Health Beat

Health Beat: Electrical bandage zaps wounds

MADISON, Wis. - We have electric cars and razors, and now, an electric bandage? Researchers at the University of Wisconsin have developed an electrode-dressed bandage to help the body heal itself. Electrical currents are created when the body moves.

"We use that body-generated electricity to help the wound recovery," said Xudong Wang, and engineering professor at the University of Wisconsin–Madison.

"So you just apply some pressure to the device and it could generate electricity," explained Jun Li, an engineering student.

Those pulses of electricity stimulate cell regeneration and speed up the healing process at the wounded area. When the device was tested on rats, Wang was shocked with the results.

"Usually, this wound will recover in two weeks, and our device helped the wounded recover in three days with minimal formation of scars," Wang said.

The idea to use electricity to heal wounds is not exactly new. There are large devices that treat patients with chronic wounds, but patients can only get them at the hospital. Wang believes his technology can have big implications.

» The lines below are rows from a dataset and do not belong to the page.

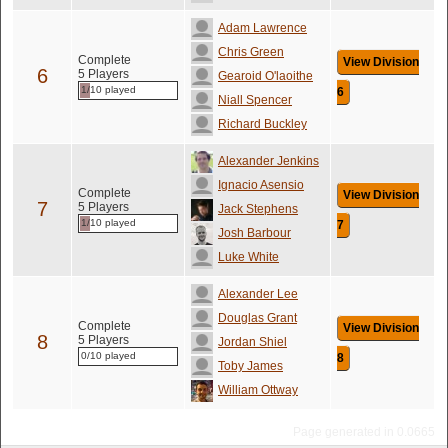
Adam Lawrence
Chris Green
Complete
View Division
6
5 Players
Gearoid O'laoithe
1/10 played
6
Niall Spencer
Richard Buckley
Alexander Jenkins
Ignacio Asensio
Complete
View Division
7
5 Players
Jack Stephens
1/10 played
7
Josh Barbour
Luke White
Alexander Lee
Douglas Grant
Complete
View Division
8
5 Players
Jordan Shiel
0/10 played
8
Toby James
William Ottway
Page generated in 0.0665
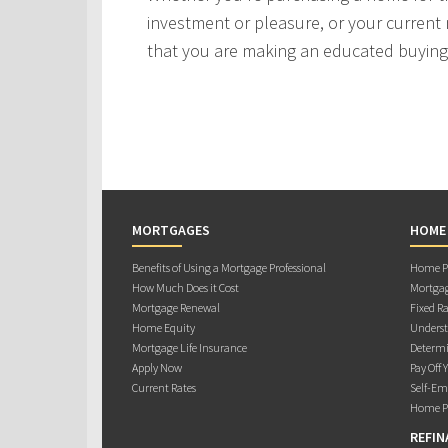
investment or pleasure, or your current 
that you are making an educated buying 
MORTGAGES
HOME
Benefits of Using a Mortgage Professional
Home Pu
How Much Does it Cost
Mortgag
Mortgage Renewal
Fixed Ra
Home Equity
Underst
Mortgage Life Insurance
Determi
Apply Now
Pay Off 
Current Rates
Self-Em
Home Pu
REFIN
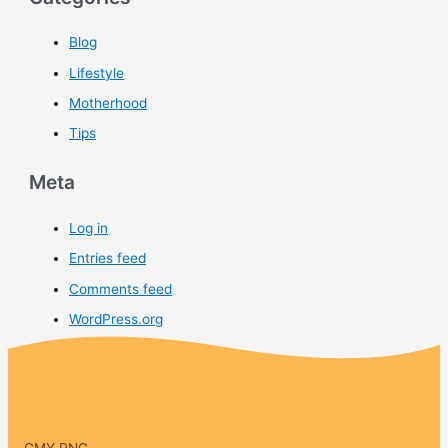
Blog
Lifestyle
Motherhood
Tips
Meta
Log in
Entries feed
Comments feed
WordPress.org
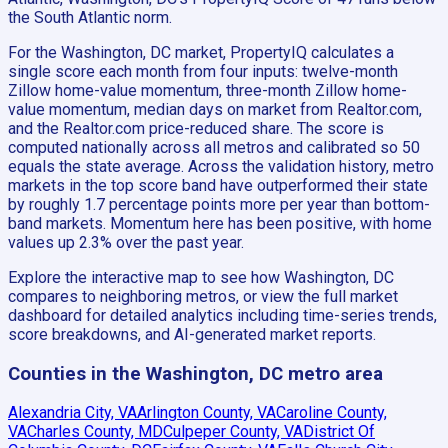
the South Atlantic norm.
For the Washington, DC market, PropertyIQ calculates a
single score each month from four inputs: twelve-month
Zillow home-value momentum, three-month Zillow home-
value momentum, median days on market from Realtor.com,
and the Realtor.com price-reduced share. The score is
computed nationally across all metros and calibrated so 50
equals the state average. Across the validation history, metro
markets in the top score band have outperformed their state
by roughly 1.7 percentage points more per year than bottom-
band markets. Momentum here has been positive, with home
values up 2.3% over the past year.
Explore the interactive map to see how Washington, DC
compares to neighboring metros, or view the full market
dashboard for detailed analytics including time-series trends,
score breakdowns, and AI-generated market reports.
Counties in the Washington, DC metro area
Alexandria City, VA
Arlington County, VA
Caroline County,
VA
Charles County, MD
Culpeper County, VA
District Of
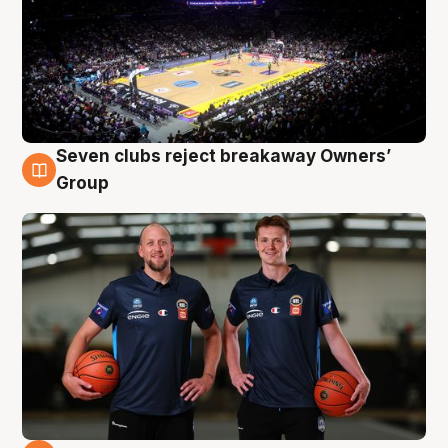
Seven clubs reject breakaway Owners’
9 Aug
Group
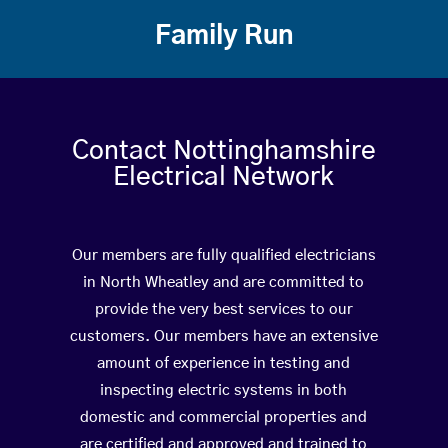
Family Run
Contact Nottinghamshire
Electrical Network
Our members are fully qualified electricians
in North Wheatley and are committed to
provide the very best services to our
customers. Our members have an extensive
amount of experience in testing and
inspecting electric systems in both
domestic and commercial properties and
are certified and approved and trained to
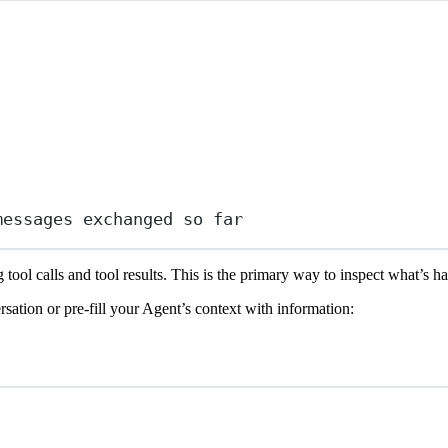
messages exchanged so far
 tool calls and tool results. This is the primary way to inspect what’s 
rsation or pre-fill your Agent’s context with information:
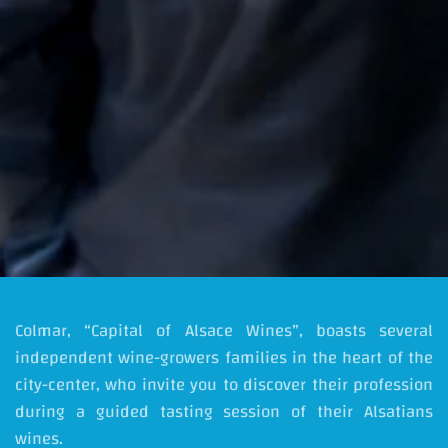
Colmar, “Capital of Alsace Wines”, boasts several
independent wine-growers families in the heart of the
city-center, who invite you to discover their profession
during a guided tasting session of their Alsatians
wines.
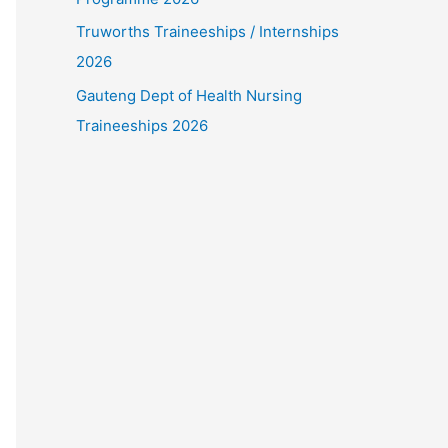
Truworths Traineeships / Internships
2026
Gauteng Dept of Health Nursing
Traineeships 2026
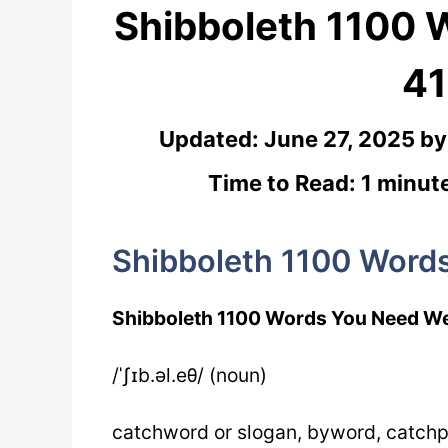
Shibboleth 1100
41
Updated:
June 27, 2025
b
Time to Read: 1 minut
Shibboleth 1100 Word
Shibboleth 1100 Words You Need We
/ˈʃɪb.əl.eθ/ (noun)
catchword or slogan, byword, catch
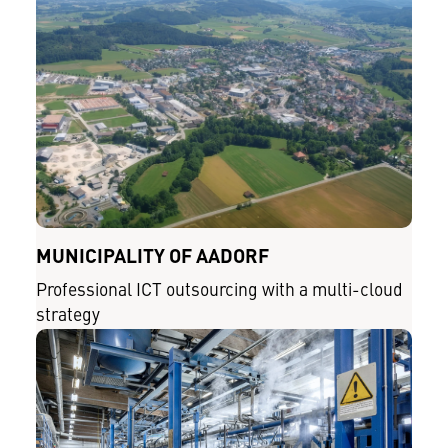
MUNICIPALITY OF AADORF
Professional ICT outsourcing with a multi-cloud
strategy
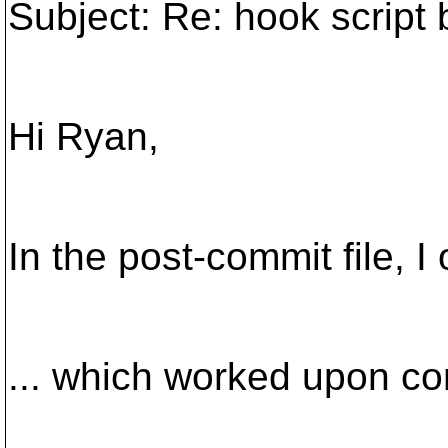
Subject: Re: hook script 
Hi Ryan,
In the post-commit file, I
... which worked upon com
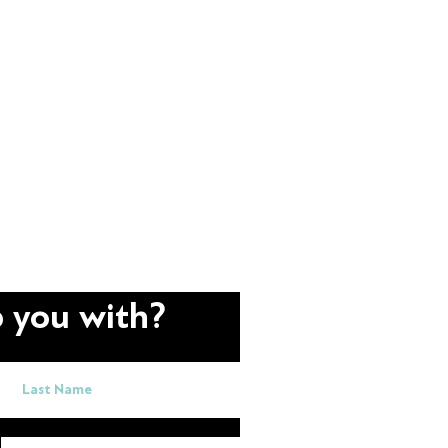
 you with?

"We can make it a treatment, a daily normal treatment just like using a bandage from the grocery store, so people can handle that all by themselves," Wang explained.

The researcher's next step is to test the device on larger animals, like pigs and then human skin. Right now, the device can only treat acute, fresh wounds, but Wang is looking to work on hard-to-treat wounds, such as chronic wounds and burn wounds.